| WHAT THE EXERCISE ASKS |
From the entries below, return every line that includes the word "pour".

| EXTRACTED MATERIAL |
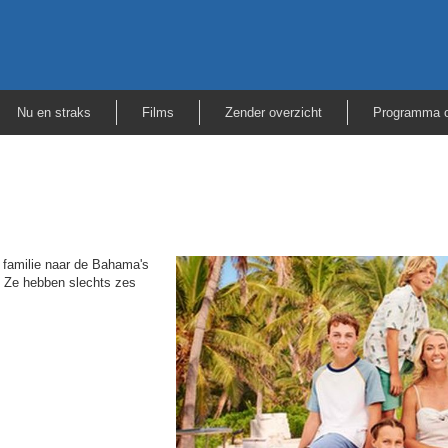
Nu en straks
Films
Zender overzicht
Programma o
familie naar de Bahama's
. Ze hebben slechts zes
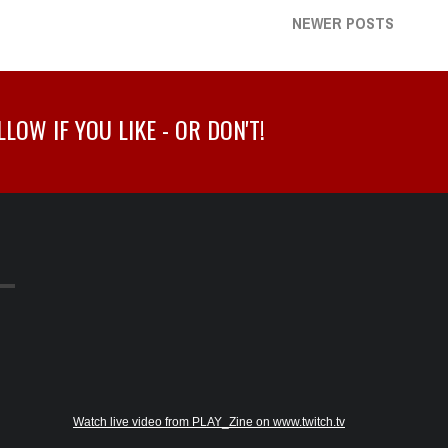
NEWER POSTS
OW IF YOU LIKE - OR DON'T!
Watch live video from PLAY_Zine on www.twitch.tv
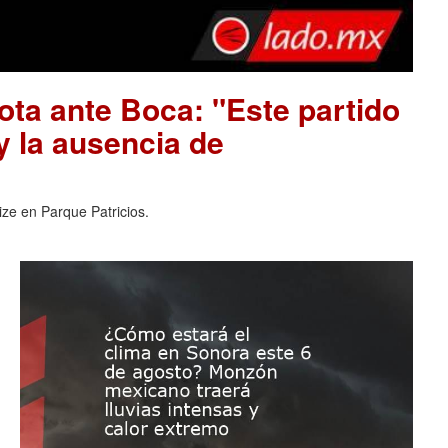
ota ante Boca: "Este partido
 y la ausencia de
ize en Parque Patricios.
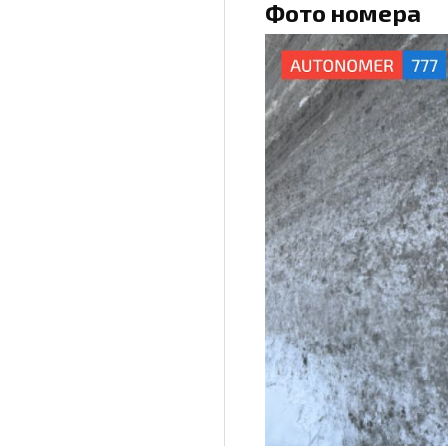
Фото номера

...

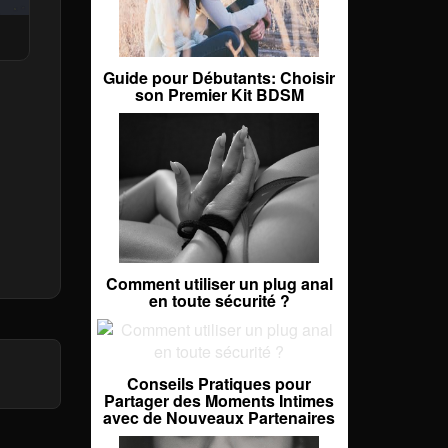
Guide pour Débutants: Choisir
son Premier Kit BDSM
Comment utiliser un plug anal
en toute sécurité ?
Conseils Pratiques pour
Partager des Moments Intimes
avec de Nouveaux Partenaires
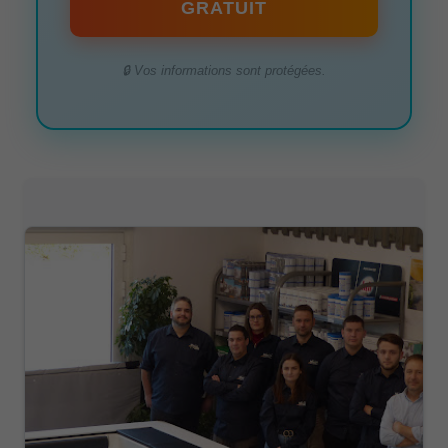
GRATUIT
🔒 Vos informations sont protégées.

...

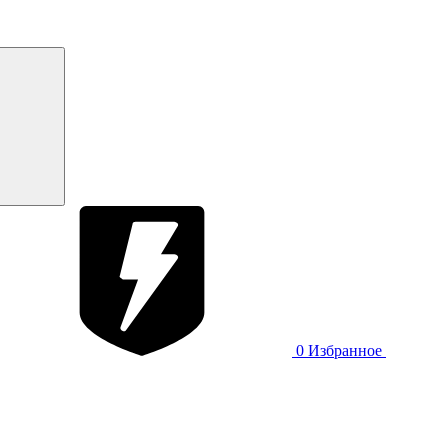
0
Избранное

| ANSWER BELOW |
Guide pour Débutants: Choisir
Conseils Pratiques pour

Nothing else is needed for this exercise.